- **EXERCISE OBJECTIVE**
Which of the lines below hold the word "Trener"? Pull each of them out.

Dataset entries:
---------------
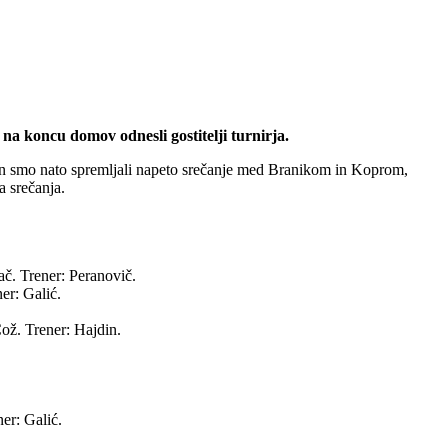
na koncu domov odnesli gostitelji turnirja.
 bron smo nato spremljali napeto srečanje med Branikom in Koprom,
a srečanja.
ač. Trener: Peranovič.
er: Galić.
Čož. Trener: Hajdin.
er: Galić.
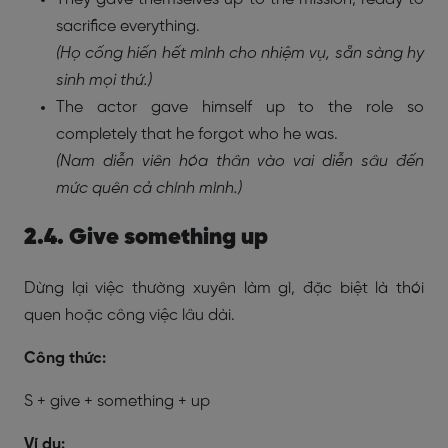
sacrifice everything.
(Họ cống hiến hết mình cho nhiệm vụ, sẵn sàng hy
sinh mọi thứ.)
The actor gave himself up to the role so
completely that he forgot who he was.
(Nam diễn viên hóa thân vào vai diễn sâu đến
mức quên cả chính mình.)
2.4. Give something up
Dừng lại việc thường xuyên làm gì, đặc biệt là thói
quen hoặc công việc lâu dài.
Công thức:
S + give + something + up
Ví dụ:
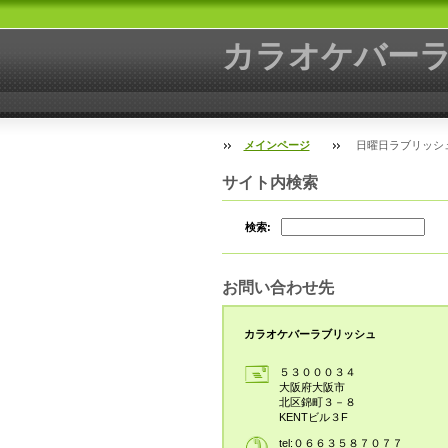
カラオケバー
メインページ
日曜日ラブリッシ
サイト内検索
検索:
お問い合わせ先
カラオケバーラブリッシュ
５３０００３４
大阪府大阪市
北区錦町３－８
KENTビル３F
tel:０６６３５８７０７７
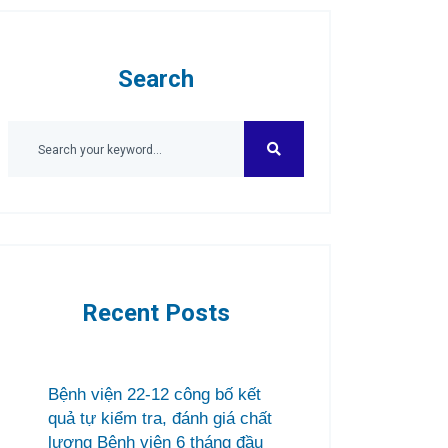
Search
Recent Posts
Bệnh viện 22-12 công bố kết
quả tự kiểm tra, đánh giá chất
lượng Bệnh viện 6 tháng đầu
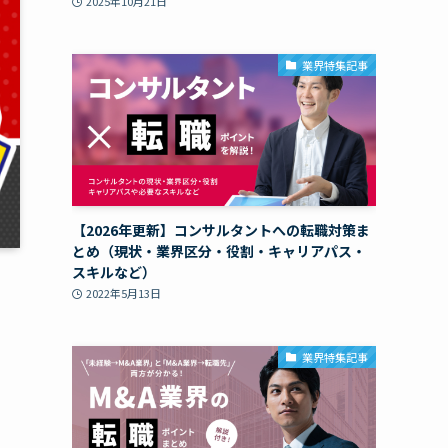
2025年10月21日
業界特集記事
【2026年更新】コンサルタントへの転職対策ま
とめ（現状・業界区分・役割・キャリアパス・
スキルなど）
2022年5月13日
業界特集記事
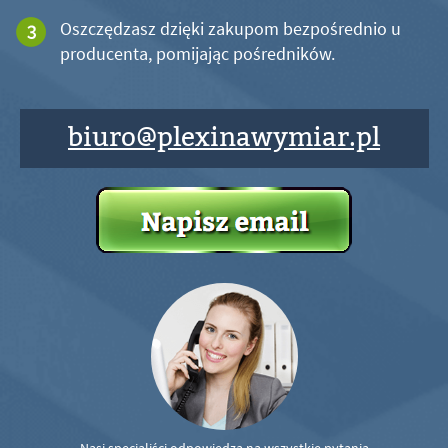
Oszczędzasz dzięki zakupom bezpośrednio u
producenta, pomijając pośredników.
biuro@plexinawymiar.pl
---------------
- **RESPONSE**
ač. Trener: Peranovič.
Čož. Trener: Hajdin.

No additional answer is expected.